In the above sample it can be observed that certain sentence patterns are used in a repeated manner. There are about 19 sentences in the passage. In these sentences 5 subordinate clauses begin with “when” (a conjunction indicating time). Likewise 3 coordinate clauses begin with “and”. On the basis of clause structure and the frequency of conjunctions, it is possible to make some observations on the style of this passage:

  1. Gandhiji prefers simple sentences (i. e., sentences each with one finite clause) whenever he introduces a new idea.
  2. Then he uses complex or compound sentences to elaborate or illustrate the ideas so introduced.
  3. In this passage the organisation of the complex and compound sentences reflects the author’s method of dealing with dimensions of time and space. The Temporal Conjunction which occurs with the highest frequency indicates that the author is trying to come to grips with the contemporary situation obtaining in India.
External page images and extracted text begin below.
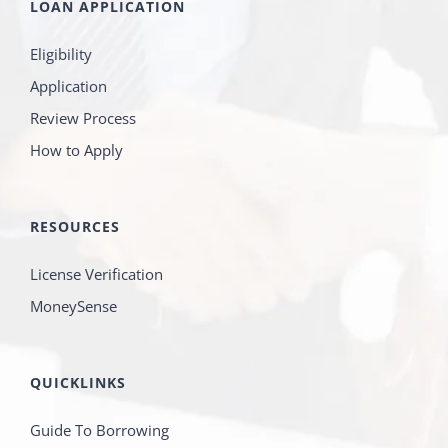
LOAN APPLICATION
Eligibility
Application
Review Process
How to Apply
RESOURCES
License Verification
MoneySense
QUICKLINKS
Guide To Borrowing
Secondly, the author’s concern with time is inseparably associated with his concern with space which of course is his country India. This is attested to by his use of “and” and which establishes a link between time and space. That is, Gandhiji successfully communicates his express concern with his country at his time, his “now” and his “here”. Thus the passage illustrates the ability of the author to combine two crucial dimensions of human existence, time and space and to relate them to the contemporary situation. That is why his style is sincere, effective and highly communicative.

It was said Gandhiji’s sentences had bareness which of course constitutes their strength. Gandhi himself acknowledged his fallibility with humility. But bareness does not mean lack of grace. Again M. C. says, “Yet in his best moments he was a master of prose, because he combined feeling with argument and matched his mood to the moment. He could write, ‘The cow is a poem on pity’, ‘Prayer is the key to the morning and the bolt of the evening’, ‘To the hungry, God appears in the shape of bread’. There was grace in whatever he wrote, there was also masculinity. He could be as wise and simple as Solomon, he was as artless as Thoreau; always he had the power of kings and prophets.”